Saved data entries:
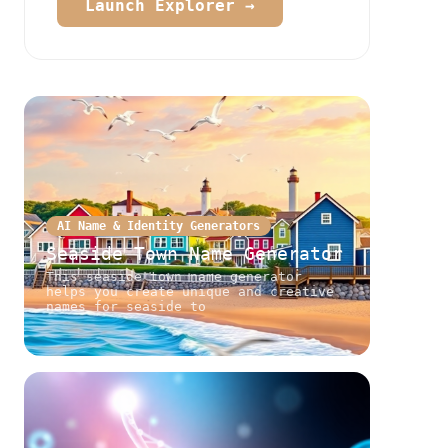
Launch Explorer →
AI Name & Identity Generators
Seaside Town Name Generator
This seaside town name generator
helps you create unique and creative
names for seaside to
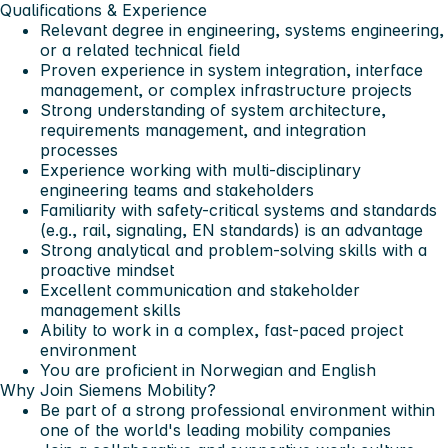
Qualifications & Experience
Relevant degree in engineering, systems engineering,
or a related technical field
Proven experience in system integration, interface
management, or complex infrastructure projects
Strong understanding of system architecture,
requirements management, and integration
processes
Experience working with multi-disciplinary
engineering teams and stakeholders
Familiarity with safety-critical systems and standards
(e.g., rail, signaling, EN standards) is an advantage
Strong analytical and problem-solving skills with a
proactive mindset
Excellent communication and stakeholder
management skills
Ability to work in a complex, fast-paced project
environment
You are proficient in Norwegian and English
Why Join Siemens Mobility?
Be part of a strong professional environment within
one of the world's leading mobility companies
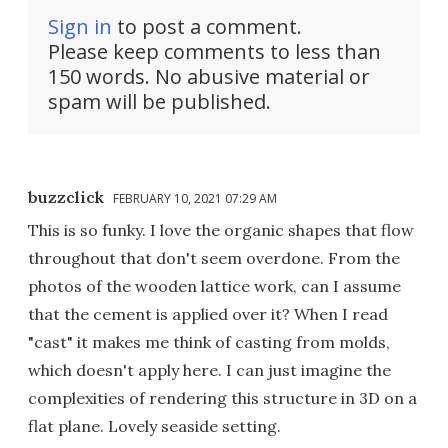
Sign in
to post a comment.
Please keep comments to less than
150 words. No abusive material or
spam will be published.
buzzclick
FEBRUARY 10, 2021 07:29 AM
This is so funky. I love the organic shapes that flow
throughout that don't seem overdone. From the
photos of the wooden lattice work, can I assume
that the cement is applied over it? When I read
"cast" it makes me think of casting from molds,
which doesn't apply here. I can just imagine the
complexities of rendering this structure in 3D on a
flat plane. Lovely seaside setting.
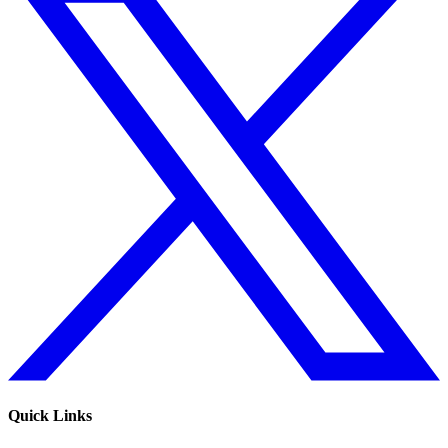
Quick Links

## WORK REQUIRED
Please copy each line of the records above in which the word "skills" can be found.

## RESPONSE AREA
Strong analytical and problem-solving skills with a
management skills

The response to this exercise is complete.